Probably what is sadder isn’t that we’re done breastfeeding (though I’ll always miss that snuggle session) – but that C and B are at an age where this is even a discussion. They’re BIG. Those with toddlers would look at my babies and note how tiny they are. But to me, they are giant creatures to be picked up using your knees and not your back. They lose parts of infancy, but gain new things too. It’s part of life – it’s just sad, sometimes.
We went to a playgroup for the first time, the day after the library meltdown from B. This group was quiet, with only 3 other (older) kids. It was calm and relaxing. The babies had a GREAT time, and I did too.
But now I look back on these pictures and feel like these babies look like preschoolers. When did this all HAPPEN??
B has turned a few corners. He now sleeps on his stomach, and we’re officially done with the swing for naps. It was a tough transition into the pack n play (two babies both napping in the same room = disaster), but he’s got it down now. So cute!! If only he could remember how to roll BACK, that would be fabulous.
And just today I felt the tiniest little spike and saw a small, sharp white line on his bottom gums – boy’s getting his first tooth! So precious! There’s not a lot of drool yet or anything so I’m sure we have a ways to go. But once it’s in – there will never be another picture of him without teeth, ever. Better enjoy that toothless grin now.
He wants to crawl so bad. He reaches for toys very well well, and does a floppy “fish out of water” thing but doesn’t go anywhere. In his sleep though, he manages to scoot all around the crib at night. We put him down in the bottom corner, and he ends up in the top, crying because he’s stuck. He’s turning very serious, but so excited to jump and jump and jump.
C isn’t there yet with most of these physical milestones. She still hates tummy time for more than a few minutes and she doesn’t roll. She has rolled before onto her back, but never the other way around. She’s not physical like B is – she doesn’t want to jump or kick her legs like crazy. She really enjoys sitting. She is really good at picking things up, though. B’s hands still shake as he awkwardly grabs toys, but C uses individual fingers with careful precision. She’s great with smaller objects.

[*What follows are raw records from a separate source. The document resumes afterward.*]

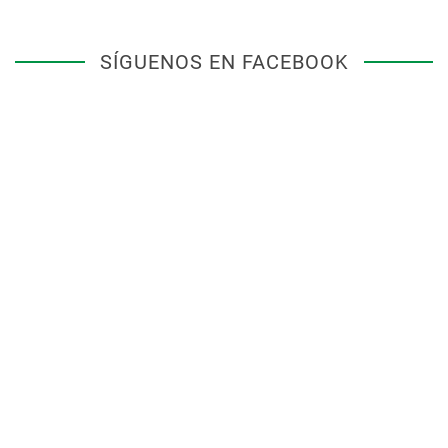
SÍGUENOS EN FACEBOOK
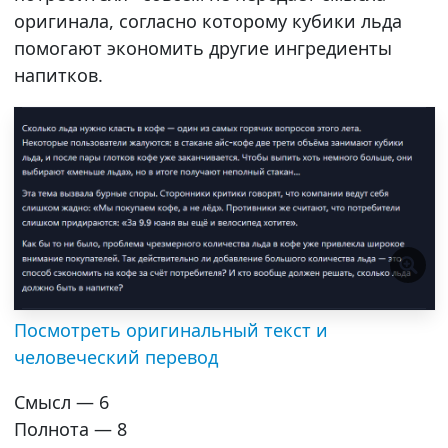
оригинала, согласно которому кубики льда
помогают экономить другие ингредиенты
напитков.
Посмотреть оригинальный текст и
человеческий перевод
Смысл — 6
Полнота — 8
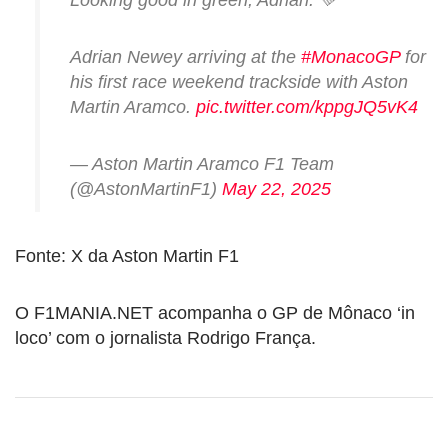
Adrian Newey arriving at the
#MonacoGP
for
his first race weekend trackside with Aston
Martin Aramco.
pic.twitter.com/kppgJQ5vK4
— Aston Martin Aramco F1 Team
(@AstonMartinF1)
May 22, 2025
Fonte: X da Aston Martin F1
O F1MANIA.NET acompanha o GP de Mônaco ‘in
loco’ com o jornalista Rodrigo França.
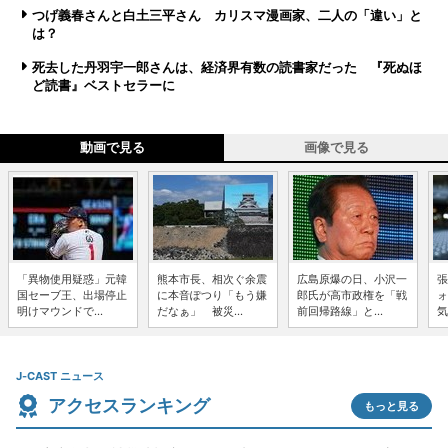
つげ義春さんと白土三平さん カリスマ漫画家、二人の「違い」と
は？
死去した丹羽宇一郎さんは、経済界有数の読書家だった 『死ぬほ
ど読書』ベストセラーに
動画で見る
画像で見る
「異物使用疑惑」元韓
熊本市長、相次ぐ余震
広島原爆の日、小沢一
張
国セーブ王、出場停止
に本音ぽつり「もう嫌
郎氏が高市政権を「戦
ォ
明けマウンドで...
だなぁ」 被災...
前回帰路線」と...
気
J-CAST ニュース
アクセスランキング
もっと見る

She is all smiles – such a very happy baby. Easy to make laugh, she’s constantly smiling and being so good-natured, which is funny, because it’s the exact opposite of how she was when she was a refluxy newborn. She’s social and good in new situations. And she’s FINALLY learned how to put the pacifier in her mouth by herself. Thank goodness.
At 5 months we transitioned out of the swaddle and into the magic sleepsuit, and now we’re transitioning out of that into a normal fleece sack. It’s still a work in progress.
It’s just crazy how quickly that newborn period passes – and some terrible things go away, like the lack of sleep, but some amazing things go away too, like breastfeeding.